A landlord who brought an eviction action against a tenant whose marijuana smoking was disturbing other tenants now must face a human rights action for discrimination.
According to Human Rights Tribunal of Ontario records, the landlord initially filed for dispute resolution with the Landlord and Tenant Board to evict a tenant who smokes medical marijuana to treat a disability because other tenants complained that the secondhand smoke was disturbing their quiet enjoyment. At this LTB hearing, the landlord alleged that no reasonable accommodation could be found and that the only resolution was for the tenant who smoked marijuana to leave.
The tenant opposed the eviction action but decided to move out. Still, the Landlord and Tenant Board detailed its findings in the case. The tenant argued that smoking medical marijuana is legal. The LTB drew an analogy between smoking medical marijuana and cigarettes — both legal — but both grounds for an eviction if the smoke substantially interferes with other residents’ reasonable enjoyment.
According to that decision, had the tenant not moved out, the arbitrator would have ordered the termination of the tenancy on the grounds that the tenant did not correct the problem within the time allowed in the Notice of Termination.
Nearly one year later, the tenant filed an action with the Human Rights Tribunal of Ontario, alleging that the landlord did not provide reasonable accommodation for the woman’s disability, which she treated by smoking medical marijuana. In an interim decision this month, the HRTO granted leave for the application against the landlord to continue, despite the findings of the Landlord and Tenant Board.
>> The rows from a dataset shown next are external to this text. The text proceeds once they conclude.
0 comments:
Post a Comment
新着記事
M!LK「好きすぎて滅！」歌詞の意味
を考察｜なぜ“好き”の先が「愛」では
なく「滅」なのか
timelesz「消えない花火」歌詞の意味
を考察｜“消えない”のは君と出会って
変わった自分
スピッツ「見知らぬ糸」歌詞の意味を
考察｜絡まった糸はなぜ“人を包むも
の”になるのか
Generally, a landlord must accommodate a disability unless or until the accommodation creates an undue burden. The level of accommodation necessary is measured on a case-by-case basis, and the path forward is not always obvious, especially when tenants have competing rights or needs.
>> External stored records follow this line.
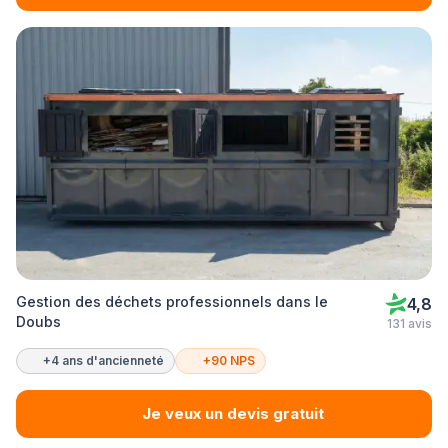
Gestion des déchets professionnels dans le
4,8
Doubs
131 avis
+4 ans d'ancienneté
+90 NPS
Je veux un devis gratuit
For instance, in a case before the British Columbia Human Rights Tribunal, a woman with a respiratory disability brought a claim against her strata for failing to protect her from secondhand cigarette smoke from an adjacent unit. At one point in the dispute, the residents who smoked claimed they also suffered a disability based on nicotine dependence.
Despite upgrades that included sealing pipes, a vapour barrier, ozone treatment, air purifiers, new insulation, and two attempts to pass a no-smoking bylaw, the B.C. Human Rights Tribunal awarded the resident $7,500. The arbitrator determined that the strata was too slow to act, should have pushed harder for the no-smoking bylaw, and should have done more to engage the parties to settle the dispute.
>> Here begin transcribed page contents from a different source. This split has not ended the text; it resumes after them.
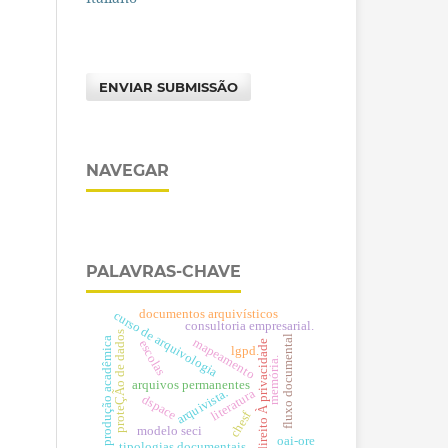
ENVIAR SUBMISSÃO
NAVEGAR
PALAVRAS-CHAVE
documentos arquivísticos
curso de arquivologia
consultoria empresarial.
proteÇÃo de dados
fluxo documental
produção acadêmica
mapeamento
escolas
direito À privacidade
lgpd.
memória.
arquivos permanentes
arquivista.
literatura
dspace
chesf
modelo seci
oai-ore
tipologias documentais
Hopefully, the Ontario case will shed light on specific strategies landlords should employ when resolving disputes that involve tenants with competing interests so landlords don’t run the risk of income loss.
While each case likely will be reviewed on its own merits, it is possible that a no-smoking policy in the tenancy agreement, especially one that addresses marijuana smoking, might bolster a landlord’s position should a dispute arise.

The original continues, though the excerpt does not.